## Data to examine
********************
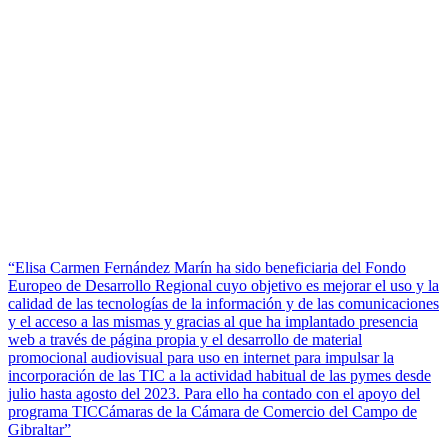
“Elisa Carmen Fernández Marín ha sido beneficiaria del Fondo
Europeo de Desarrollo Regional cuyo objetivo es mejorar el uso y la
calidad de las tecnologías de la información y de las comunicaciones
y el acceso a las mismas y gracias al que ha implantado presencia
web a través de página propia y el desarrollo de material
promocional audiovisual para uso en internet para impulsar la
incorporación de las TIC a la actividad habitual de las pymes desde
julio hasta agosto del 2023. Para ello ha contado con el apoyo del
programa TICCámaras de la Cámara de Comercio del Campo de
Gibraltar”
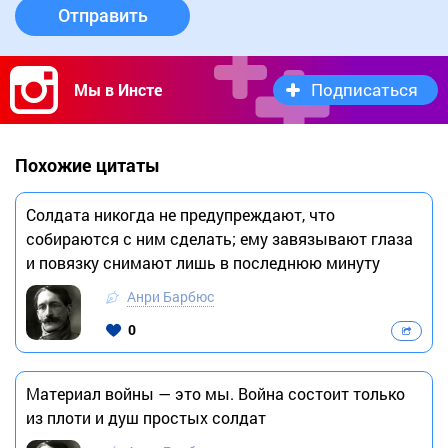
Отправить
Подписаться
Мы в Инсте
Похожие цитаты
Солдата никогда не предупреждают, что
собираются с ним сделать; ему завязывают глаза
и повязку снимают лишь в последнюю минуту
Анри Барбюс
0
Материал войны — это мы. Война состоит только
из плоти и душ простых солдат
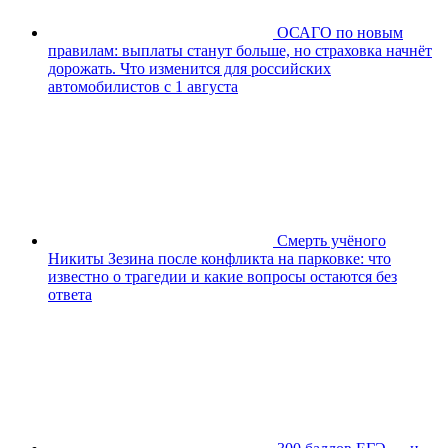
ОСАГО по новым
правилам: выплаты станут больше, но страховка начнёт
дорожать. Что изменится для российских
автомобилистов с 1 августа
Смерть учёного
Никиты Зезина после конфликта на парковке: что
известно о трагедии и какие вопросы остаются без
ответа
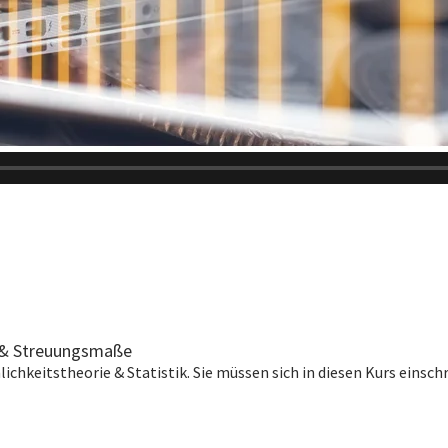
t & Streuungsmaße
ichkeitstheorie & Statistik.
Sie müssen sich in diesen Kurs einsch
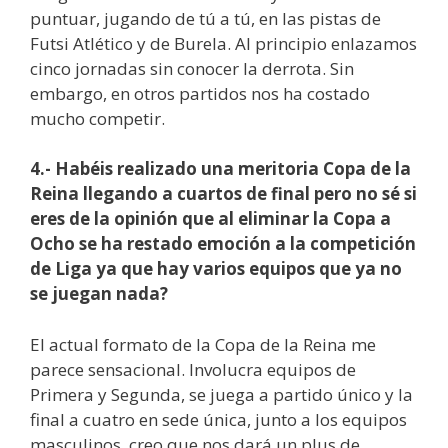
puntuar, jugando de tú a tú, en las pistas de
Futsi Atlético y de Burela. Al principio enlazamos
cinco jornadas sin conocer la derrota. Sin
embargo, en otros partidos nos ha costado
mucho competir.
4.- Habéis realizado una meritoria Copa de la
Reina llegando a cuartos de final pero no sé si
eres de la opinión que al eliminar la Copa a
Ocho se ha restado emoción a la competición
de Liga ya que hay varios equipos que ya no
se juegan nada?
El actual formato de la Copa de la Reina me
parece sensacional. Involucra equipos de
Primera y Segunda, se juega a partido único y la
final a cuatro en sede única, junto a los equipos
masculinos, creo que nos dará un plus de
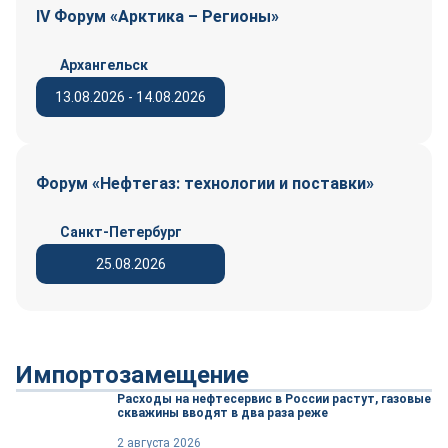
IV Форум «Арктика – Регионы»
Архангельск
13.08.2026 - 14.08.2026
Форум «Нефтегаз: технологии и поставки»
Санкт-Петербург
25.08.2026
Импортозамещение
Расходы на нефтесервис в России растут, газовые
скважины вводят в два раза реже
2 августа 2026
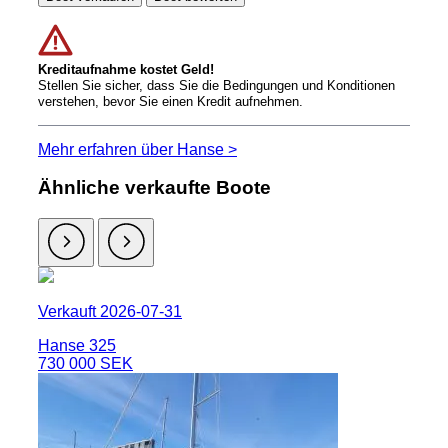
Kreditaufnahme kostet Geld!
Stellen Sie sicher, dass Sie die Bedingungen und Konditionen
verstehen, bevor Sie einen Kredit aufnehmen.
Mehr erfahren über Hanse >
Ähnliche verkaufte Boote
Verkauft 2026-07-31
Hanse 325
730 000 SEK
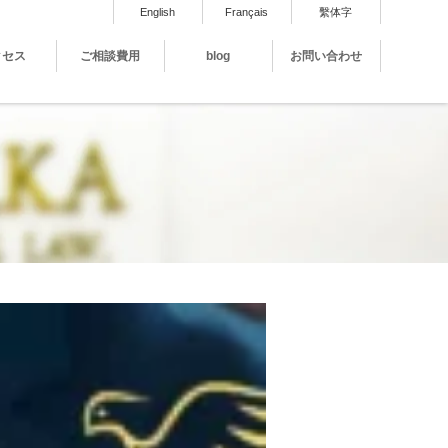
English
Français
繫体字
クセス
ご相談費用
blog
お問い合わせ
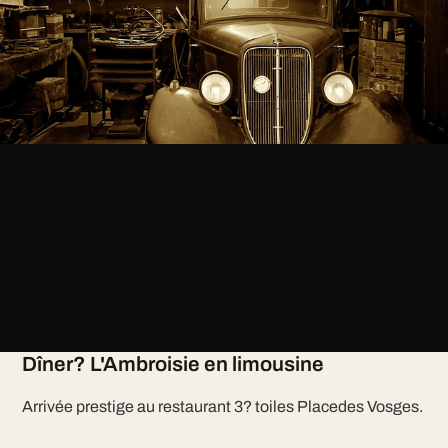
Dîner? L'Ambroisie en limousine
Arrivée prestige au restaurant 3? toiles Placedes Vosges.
********************
## What you need to do
All lines of the material that contain the string "equipos" are to be copied.

## Answer to this problem
de Liga ya que hay varios equipos que ya no
parece sensacional. Involucra equipos de
final a cuatro en sede única, junto a los equipos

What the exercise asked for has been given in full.